Calculate the increase in entropy of 5 kg of water at 100^0C when it changes to vapour
Answers
Answer:
This question doesn’t specify the water’s final state (100 C vapor or liquid?) and assigns an incorrect value to liquid water’s specific heat ( “heat capacity”) - it’s 4180 J per kg, not mole
The liquid’s entropy change would be its heat capacity (Cp) times the natural log of the two absolute temperatures or 4.18 J/g degree K*18 g/mol *(ln*((273+100)/(273+90)= 2.0447 J/(K*mol)
For 10 kg (10000/18 moles) of water, that ΔS works out to 1136 J/K
Since it takes about 540 calories (or 4.18*540 J) to evaporate 1 gram of water at atmospheric pressure and all of that energy goes into increasing its entropy, that change would add another 60,500 (10,000*(4.18*540/373) J/K
Consequently if the water ends up as steam. its total entropy change would 1136+60500 or 61700 J/degree.
Explanation:
Answer: The change in entropy is 61700 j/degree.
Explanation: The final state of the water at 100 C is not stated in this question (is it a liquid or vapour?). and gives the inaccurate estimate of 4180 J per kilogramme (not mole) for the specific heat of liquid water.

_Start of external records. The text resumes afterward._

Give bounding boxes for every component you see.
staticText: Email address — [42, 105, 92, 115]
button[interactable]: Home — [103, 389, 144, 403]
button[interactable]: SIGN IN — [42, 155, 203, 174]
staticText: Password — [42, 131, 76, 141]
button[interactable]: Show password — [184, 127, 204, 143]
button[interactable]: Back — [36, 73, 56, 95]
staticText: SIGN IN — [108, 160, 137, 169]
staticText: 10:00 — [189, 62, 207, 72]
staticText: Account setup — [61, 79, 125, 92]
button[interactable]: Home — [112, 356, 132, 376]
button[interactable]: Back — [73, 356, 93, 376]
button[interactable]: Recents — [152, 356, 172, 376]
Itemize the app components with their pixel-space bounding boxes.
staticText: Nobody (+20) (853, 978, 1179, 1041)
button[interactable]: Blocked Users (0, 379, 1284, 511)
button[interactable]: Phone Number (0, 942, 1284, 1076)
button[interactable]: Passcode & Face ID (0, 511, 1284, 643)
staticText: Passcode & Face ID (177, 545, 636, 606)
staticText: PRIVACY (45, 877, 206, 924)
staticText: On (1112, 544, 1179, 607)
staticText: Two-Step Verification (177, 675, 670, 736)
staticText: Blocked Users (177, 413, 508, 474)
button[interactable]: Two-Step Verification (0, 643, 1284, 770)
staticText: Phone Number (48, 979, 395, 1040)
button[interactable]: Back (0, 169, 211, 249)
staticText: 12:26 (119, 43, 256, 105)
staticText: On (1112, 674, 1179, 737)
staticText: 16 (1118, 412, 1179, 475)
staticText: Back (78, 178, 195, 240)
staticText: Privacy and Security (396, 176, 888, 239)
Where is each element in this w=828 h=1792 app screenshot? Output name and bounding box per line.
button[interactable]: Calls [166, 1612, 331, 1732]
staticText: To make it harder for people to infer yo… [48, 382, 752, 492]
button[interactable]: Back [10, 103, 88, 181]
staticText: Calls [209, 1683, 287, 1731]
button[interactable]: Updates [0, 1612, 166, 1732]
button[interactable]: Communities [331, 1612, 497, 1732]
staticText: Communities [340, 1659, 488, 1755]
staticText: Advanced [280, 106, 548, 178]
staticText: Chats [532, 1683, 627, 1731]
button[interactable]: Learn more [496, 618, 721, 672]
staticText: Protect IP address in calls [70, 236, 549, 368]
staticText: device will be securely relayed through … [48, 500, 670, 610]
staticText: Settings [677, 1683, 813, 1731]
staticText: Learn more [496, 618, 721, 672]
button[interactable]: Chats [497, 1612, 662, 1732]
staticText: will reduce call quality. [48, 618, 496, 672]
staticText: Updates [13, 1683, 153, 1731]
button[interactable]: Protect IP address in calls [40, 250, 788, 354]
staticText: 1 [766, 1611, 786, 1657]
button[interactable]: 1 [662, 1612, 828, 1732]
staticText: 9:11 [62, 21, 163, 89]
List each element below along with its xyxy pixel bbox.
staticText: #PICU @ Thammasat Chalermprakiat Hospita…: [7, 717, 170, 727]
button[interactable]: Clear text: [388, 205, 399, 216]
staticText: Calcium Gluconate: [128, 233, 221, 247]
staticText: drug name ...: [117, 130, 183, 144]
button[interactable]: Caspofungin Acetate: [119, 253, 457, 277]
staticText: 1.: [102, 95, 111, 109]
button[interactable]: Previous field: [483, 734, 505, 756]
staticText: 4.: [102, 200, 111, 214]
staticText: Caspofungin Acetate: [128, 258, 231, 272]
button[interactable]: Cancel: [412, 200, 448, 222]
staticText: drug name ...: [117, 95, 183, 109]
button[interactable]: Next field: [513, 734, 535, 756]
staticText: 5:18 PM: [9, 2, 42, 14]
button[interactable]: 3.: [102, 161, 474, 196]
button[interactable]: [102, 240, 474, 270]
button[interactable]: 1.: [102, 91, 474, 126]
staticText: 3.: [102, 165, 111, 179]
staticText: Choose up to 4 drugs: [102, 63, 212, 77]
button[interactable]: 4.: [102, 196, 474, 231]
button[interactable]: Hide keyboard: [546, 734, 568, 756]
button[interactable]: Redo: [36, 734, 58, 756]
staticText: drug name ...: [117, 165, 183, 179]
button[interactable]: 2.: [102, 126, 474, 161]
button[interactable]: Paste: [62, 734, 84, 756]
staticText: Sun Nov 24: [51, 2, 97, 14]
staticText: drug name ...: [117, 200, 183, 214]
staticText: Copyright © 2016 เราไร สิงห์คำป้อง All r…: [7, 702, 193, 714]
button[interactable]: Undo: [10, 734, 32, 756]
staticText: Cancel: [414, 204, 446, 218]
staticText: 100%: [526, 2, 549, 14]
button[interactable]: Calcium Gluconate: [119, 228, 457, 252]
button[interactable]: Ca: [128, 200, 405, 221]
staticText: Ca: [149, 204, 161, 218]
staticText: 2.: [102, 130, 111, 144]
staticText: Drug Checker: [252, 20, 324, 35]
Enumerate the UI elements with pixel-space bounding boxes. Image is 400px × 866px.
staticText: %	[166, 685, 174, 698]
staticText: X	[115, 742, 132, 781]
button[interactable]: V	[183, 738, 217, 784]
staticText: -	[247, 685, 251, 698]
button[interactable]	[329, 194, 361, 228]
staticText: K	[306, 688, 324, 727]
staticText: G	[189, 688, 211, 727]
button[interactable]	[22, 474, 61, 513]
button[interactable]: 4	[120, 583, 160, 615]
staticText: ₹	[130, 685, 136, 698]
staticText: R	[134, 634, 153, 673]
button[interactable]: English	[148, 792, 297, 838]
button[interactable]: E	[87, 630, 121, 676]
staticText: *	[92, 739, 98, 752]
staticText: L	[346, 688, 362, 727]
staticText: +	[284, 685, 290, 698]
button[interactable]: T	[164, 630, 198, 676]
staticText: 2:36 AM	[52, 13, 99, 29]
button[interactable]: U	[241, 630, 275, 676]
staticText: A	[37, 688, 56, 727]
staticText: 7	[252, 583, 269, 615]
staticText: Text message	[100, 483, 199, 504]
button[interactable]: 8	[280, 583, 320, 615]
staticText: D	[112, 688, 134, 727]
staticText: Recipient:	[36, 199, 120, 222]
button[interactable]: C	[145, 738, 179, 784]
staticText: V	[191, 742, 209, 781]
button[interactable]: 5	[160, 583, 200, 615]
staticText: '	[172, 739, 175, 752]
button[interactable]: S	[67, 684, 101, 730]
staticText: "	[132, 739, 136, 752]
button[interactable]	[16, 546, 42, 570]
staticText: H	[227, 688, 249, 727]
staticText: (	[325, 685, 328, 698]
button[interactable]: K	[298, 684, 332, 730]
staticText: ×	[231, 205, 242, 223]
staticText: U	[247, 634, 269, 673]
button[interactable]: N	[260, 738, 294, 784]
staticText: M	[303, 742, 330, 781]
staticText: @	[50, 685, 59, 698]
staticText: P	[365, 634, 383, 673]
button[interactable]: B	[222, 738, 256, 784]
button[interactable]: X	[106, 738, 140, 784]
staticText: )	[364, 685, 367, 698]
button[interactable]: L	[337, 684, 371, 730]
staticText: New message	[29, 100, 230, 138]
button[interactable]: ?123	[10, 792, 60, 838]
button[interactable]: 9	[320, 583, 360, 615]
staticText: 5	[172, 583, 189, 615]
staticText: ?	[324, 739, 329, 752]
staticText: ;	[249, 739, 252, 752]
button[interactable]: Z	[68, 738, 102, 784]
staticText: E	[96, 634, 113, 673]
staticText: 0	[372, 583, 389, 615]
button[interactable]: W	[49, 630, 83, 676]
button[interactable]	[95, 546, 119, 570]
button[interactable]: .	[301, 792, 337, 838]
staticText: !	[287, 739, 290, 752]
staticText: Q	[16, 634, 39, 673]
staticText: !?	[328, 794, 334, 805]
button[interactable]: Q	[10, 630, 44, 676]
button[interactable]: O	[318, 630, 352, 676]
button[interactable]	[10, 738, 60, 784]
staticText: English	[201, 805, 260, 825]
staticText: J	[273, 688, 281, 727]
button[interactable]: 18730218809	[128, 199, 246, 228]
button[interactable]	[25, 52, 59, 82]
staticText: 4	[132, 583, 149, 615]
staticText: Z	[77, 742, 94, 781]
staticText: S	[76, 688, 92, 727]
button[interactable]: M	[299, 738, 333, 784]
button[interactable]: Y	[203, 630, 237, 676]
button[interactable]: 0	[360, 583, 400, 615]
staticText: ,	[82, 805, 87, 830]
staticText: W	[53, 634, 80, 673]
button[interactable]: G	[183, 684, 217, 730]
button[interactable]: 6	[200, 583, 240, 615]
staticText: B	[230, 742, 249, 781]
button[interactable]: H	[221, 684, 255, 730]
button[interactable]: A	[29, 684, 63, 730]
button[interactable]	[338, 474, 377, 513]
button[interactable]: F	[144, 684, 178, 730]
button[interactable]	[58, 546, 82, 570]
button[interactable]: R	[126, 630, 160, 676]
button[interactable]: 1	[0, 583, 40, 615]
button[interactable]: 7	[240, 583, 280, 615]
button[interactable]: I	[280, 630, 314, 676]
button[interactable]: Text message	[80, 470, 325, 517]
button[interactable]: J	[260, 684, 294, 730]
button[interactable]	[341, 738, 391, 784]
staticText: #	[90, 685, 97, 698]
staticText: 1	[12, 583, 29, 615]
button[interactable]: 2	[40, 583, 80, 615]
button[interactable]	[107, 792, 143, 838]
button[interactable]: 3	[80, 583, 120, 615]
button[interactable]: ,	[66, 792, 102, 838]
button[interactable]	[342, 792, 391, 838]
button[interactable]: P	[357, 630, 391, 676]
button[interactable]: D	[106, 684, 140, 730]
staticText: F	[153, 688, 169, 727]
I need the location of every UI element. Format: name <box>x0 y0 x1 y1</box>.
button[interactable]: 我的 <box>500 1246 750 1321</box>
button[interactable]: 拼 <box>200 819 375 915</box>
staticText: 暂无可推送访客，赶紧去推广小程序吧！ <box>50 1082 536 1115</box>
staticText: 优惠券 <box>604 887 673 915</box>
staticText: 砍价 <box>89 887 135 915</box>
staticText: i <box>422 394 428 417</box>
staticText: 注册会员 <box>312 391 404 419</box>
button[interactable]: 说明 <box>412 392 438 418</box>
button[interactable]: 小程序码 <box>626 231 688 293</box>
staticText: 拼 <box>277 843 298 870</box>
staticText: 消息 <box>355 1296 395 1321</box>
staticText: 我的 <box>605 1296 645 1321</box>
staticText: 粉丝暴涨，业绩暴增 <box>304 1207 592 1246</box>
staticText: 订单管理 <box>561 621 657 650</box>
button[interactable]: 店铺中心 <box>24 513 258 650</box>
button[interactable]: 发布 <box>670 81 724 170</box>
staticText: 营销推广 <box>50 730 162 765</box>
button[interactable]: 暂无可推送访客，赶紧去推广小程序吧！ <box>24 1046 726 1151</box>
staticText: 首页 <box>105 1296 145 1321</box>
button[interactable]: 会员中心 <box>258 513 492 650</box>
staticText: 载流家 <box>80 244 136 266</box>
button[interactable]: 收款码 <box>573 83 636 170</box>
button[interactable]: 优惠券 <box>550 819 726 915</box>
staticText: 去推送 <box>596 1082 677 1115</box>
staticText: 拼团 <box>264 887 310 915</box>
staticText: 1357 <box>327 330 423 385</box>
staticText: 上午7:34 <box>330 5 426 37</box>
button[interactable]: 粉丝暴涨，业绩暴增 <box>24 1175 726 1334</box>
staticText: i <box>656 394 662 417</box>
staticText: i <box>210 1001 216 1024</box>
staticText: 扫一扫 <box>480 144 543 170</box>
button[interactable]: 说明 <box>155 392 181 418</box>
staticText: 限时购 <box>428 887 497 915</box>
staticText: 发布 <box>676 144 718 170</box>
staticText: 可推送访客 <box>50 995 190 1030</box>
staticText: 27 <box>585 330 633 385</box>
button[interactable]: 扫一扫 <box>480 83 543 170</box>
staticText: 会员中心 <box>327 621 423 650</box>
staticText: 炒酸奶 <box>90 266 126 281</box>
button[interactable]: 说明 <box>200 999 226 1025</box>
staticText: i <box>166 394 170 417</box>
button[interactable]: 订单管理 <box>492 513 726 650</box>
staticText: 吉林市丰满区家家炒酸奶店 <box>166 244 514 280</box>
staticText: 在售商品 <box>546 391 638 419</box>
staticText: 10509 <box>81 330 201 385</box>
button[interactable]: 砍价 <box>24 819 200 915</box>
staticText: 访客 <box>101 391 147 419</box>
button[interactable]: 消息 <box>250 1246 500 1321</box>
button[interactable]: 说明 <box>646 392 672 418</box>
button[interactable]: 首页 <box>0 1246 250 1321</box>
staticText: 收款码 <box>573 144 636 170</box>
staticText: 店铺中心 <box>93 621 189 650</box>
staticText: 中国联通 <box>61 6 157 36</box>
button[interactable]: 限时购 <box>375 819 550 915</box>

The heat capacity (Cp) times the natural logarithm of the two absolute temperatures, or 4.18 J/g degree K*18 g/mol *(ln*((273+100)/(273+90)= 2.0447 J/(K*mol)), would represent the liquid's entropy change.
S equals 1136 J/K for 10 kg (10000/18 moles) of water.
Since 1 gramme of water evaporates at atmospheric pressure using 540 calories (4.18*540 J), all of that energy is used to increase the entropy of the water, which results in an additional 60,500 (10,000*(4.18*540/373) J/K) of change.
As a result, if the water turns into steam. the change in entropy would be 61700 j/degree.